March 7, 2017
Wife: That wasn’t very polite.
Nine-Year-Old: Dad was being an idiot.
Wife: He was telling a joke. Would you like it if you were telling a joke, and somebody heard what you said and called you an idiot?
Nine-Year-Old: Should I have called him “stupid” instead?
February 25, 2017
Wife [to Nine-Year-Old]: Go get a hairbrush out of my bathroom, so we can fix your hair. It looks like a cat slept in it.
Me: A cat did sleep in my hair.
Wife: That doesn’t explain your face.
February 23, 2017
Wife: I wouldn’t be surprised if you get fired as her dad.
Me: Can she do that?
Twelve-Year-Old: We can just hire Hobo Dad again for a while, until we find a permanent replacement.
Wife: Are you kidding? Do you know how annoying Hobo Dad was to deal with? He’s like this guy, but with scabies.
Me: That’s right.
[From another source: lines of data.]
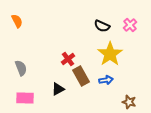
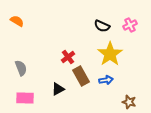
orange semicircle: rotated 32 degrees counterclockwise
pink cross: rotated 16 degrees clockwise
red cross: moved 2 px up
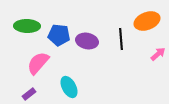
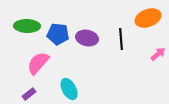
orange ellipse: moved 1 px right, 3 px up
blue pentagon: moved 1 px left, 1 px up
purple ellipse: moved 3 px up
cyan ellipse: moved 2 px down
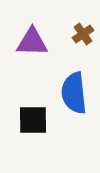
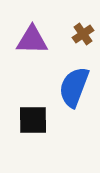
purple triangle: moved 2 px up
blue semicircle: moved 6 px up; rotated 27 degrees clockwise
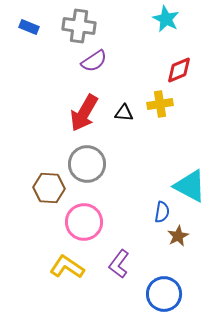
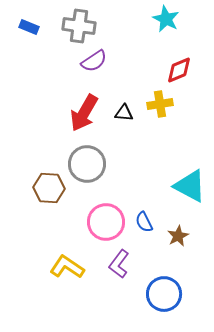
blue semicircle: moved 18 px left, 10 px down; rotated 145 degrees clockwise
pink circle: moved 22 px right
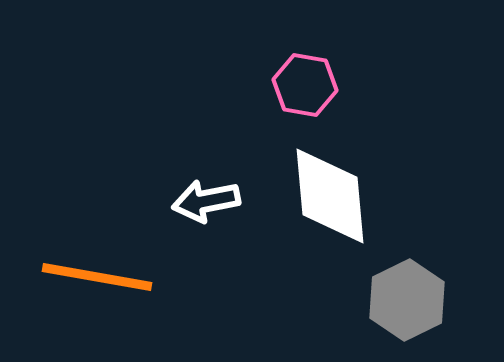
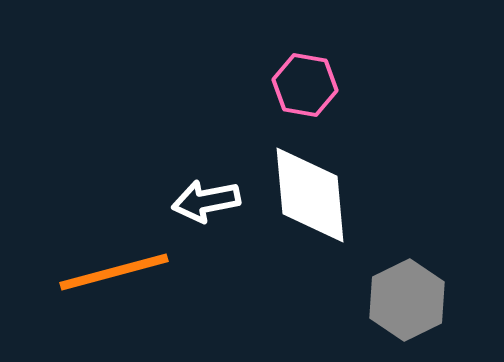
white diamond: moved 20 px left, 1 px up
orange line: moved 17 px right, 5 px up; rotated 25 degrees counterclockwise
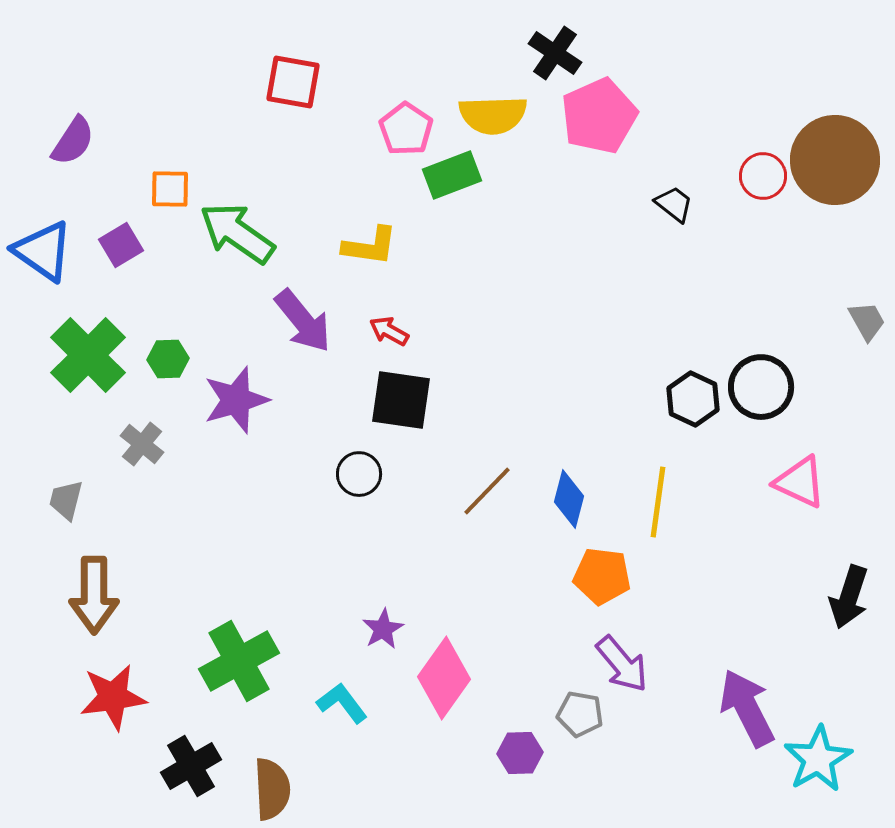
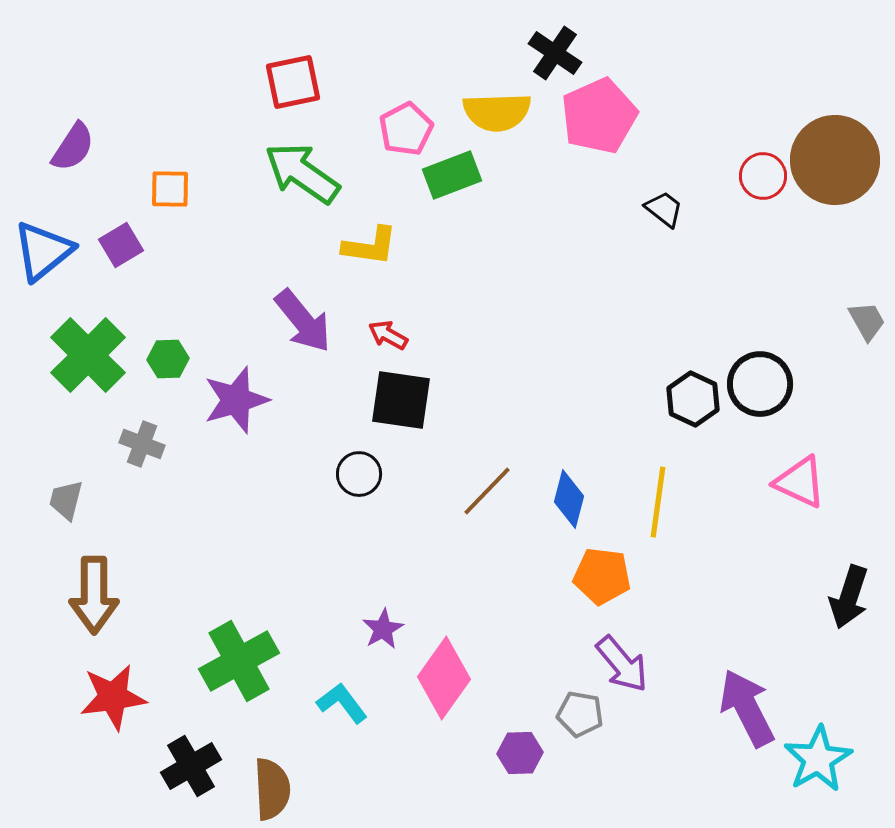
red square at (293, 82): rotated 22 degrees counterclockwise
yellow semicircle at (493, 115): moved 4 px right, 3 px up
pink pentagon at (406, 129): rotated 10 degrees clockwise
purple semicircle at (73, 141): moved 6 px down
black trapezoid at (674, 204): moved 10 px left, 5 px down
green arrow at (237, 233): moved 65 px right, 60 px up
blue triangle at (43, 251): rotated 46 degrees clockwise
red arrow at (389, 331): moved 1 px left, 4 px down
black circle at (761, 387): moved 1 px left, 3 px up
gray cross at (142, 444): rotated 18 degrees counterclockwise
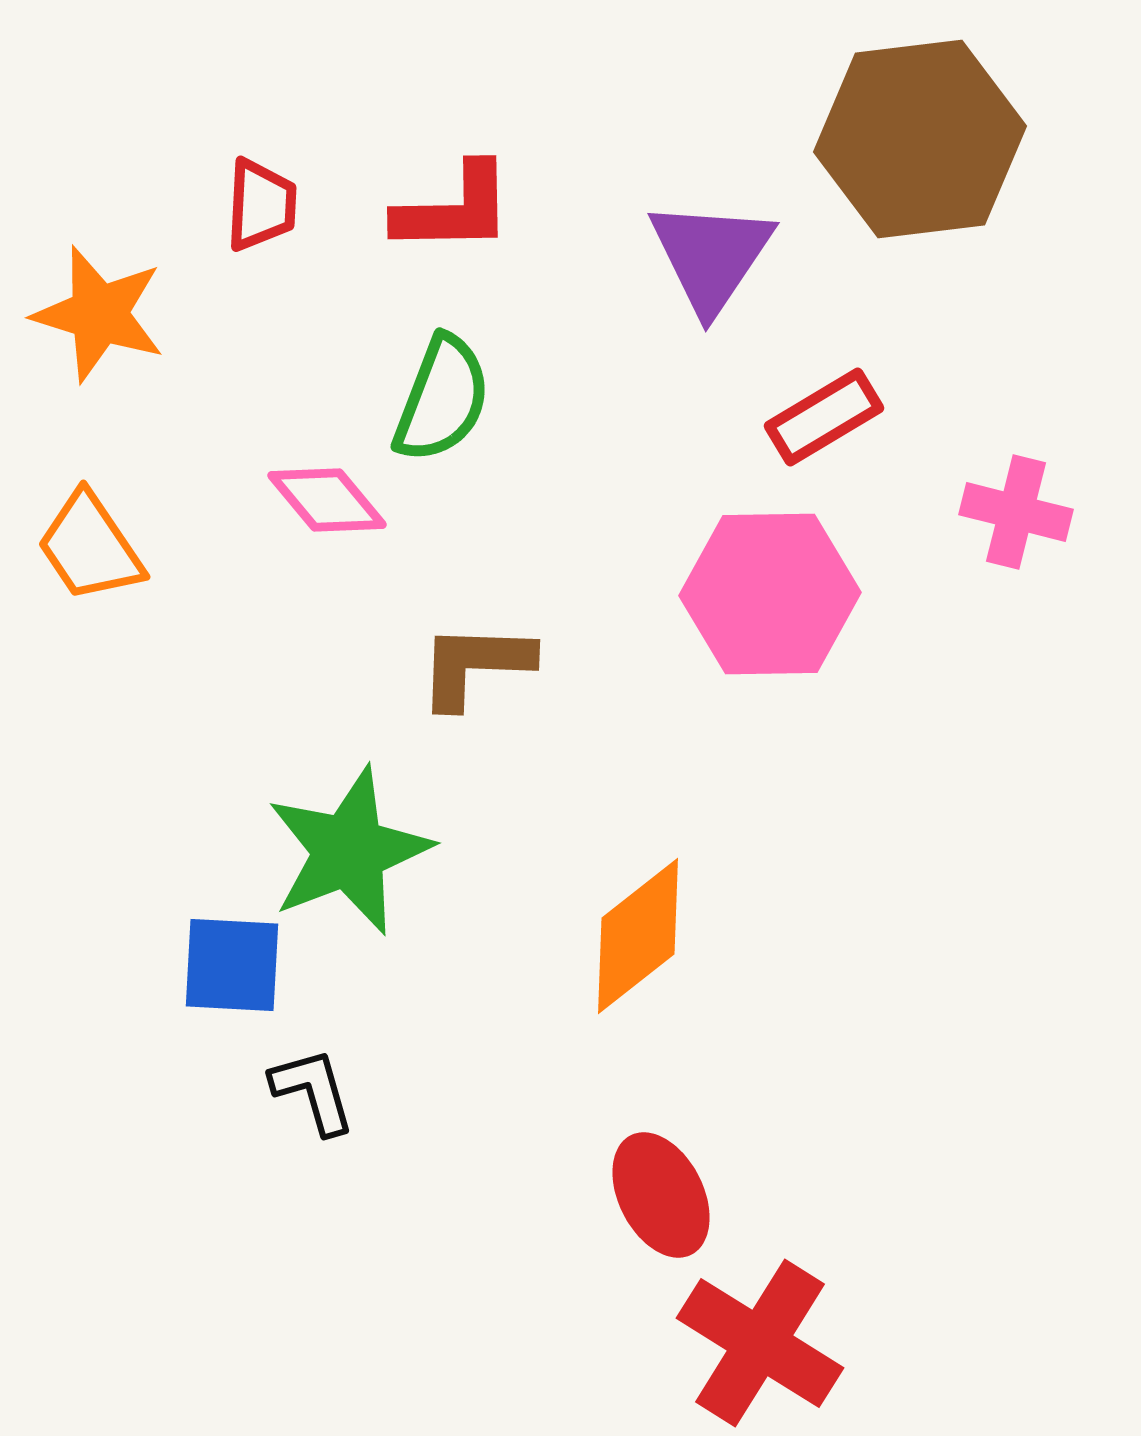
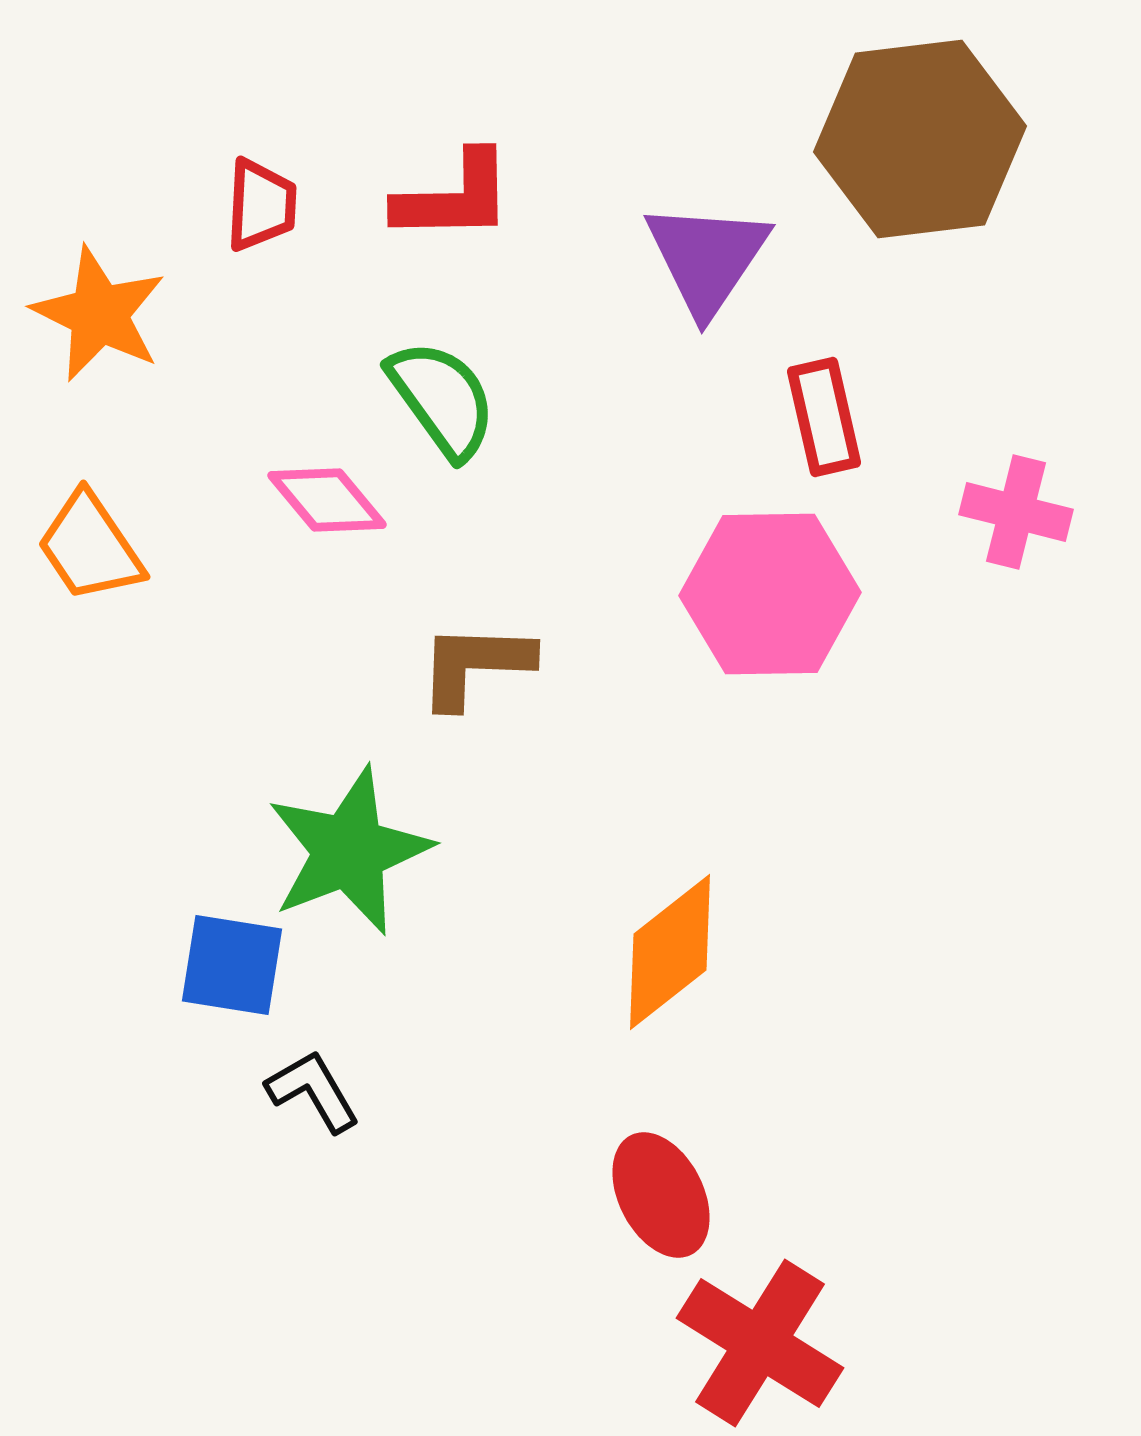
red L-shape: moved 12 px up
purple triangle: moved 4 px left, 2 px down
orange star: rotated 9 degrees clockwise
green semicircle: rotated 57 degrees counterclockwise
red rectangle: rotated 72 degrees counterclockwise
orange diamond: moved 32 px right, 16 px down
blue square: rotated 6 degrees clockwise
black L-shape: rotated 14 degrees counterclockwise
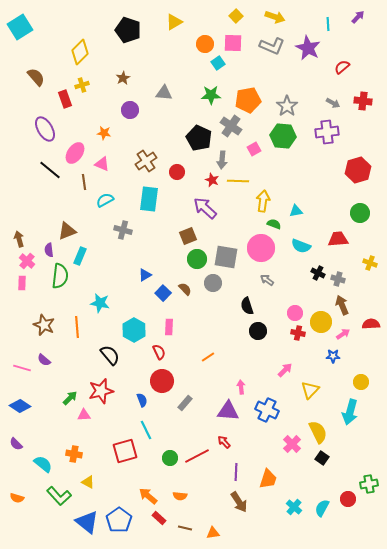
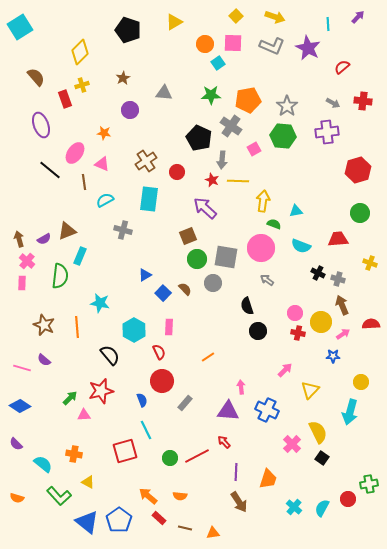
purple ellipse at (45, 129): moved 4 px left, 4 px up; rotated 10 degrees clockwise
purple semicircle at (49, 250): moved 5 px left, 11 px up; rotated 112 degrees counterclockwise
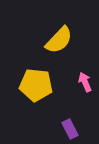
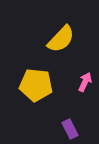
yellow semicircle: moved 2 px right, 1 px up
pink arrow: rotated 48 degrees clockwise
I do not have scabies… at the present.
Wife: Yes, no scabies at the present.
February 13, 2017
Wife: The son of the fuck is this?
February 5, 2017
Me: So I will pick up all the children, and you will pick up all the vegetables.
January 30, 2017
January 17, 2017
Me: Can you get some clothes on?
Five-Year-Old: Yes. Also, [Nine-Year-Old] sprayed my pajamas with water.
Happy Birthday, Five-Year-Old!
December 19, 2016
Nine-Year-Old: Okay, [Twelve-Year-Old] gets the chocolate deluxe. Dad gets the chicken corn eggs.
December 16, 2016
December 15, 2016
Me: Can we send my mother a card that says, “You’re vulgar, rancid, and putrid”?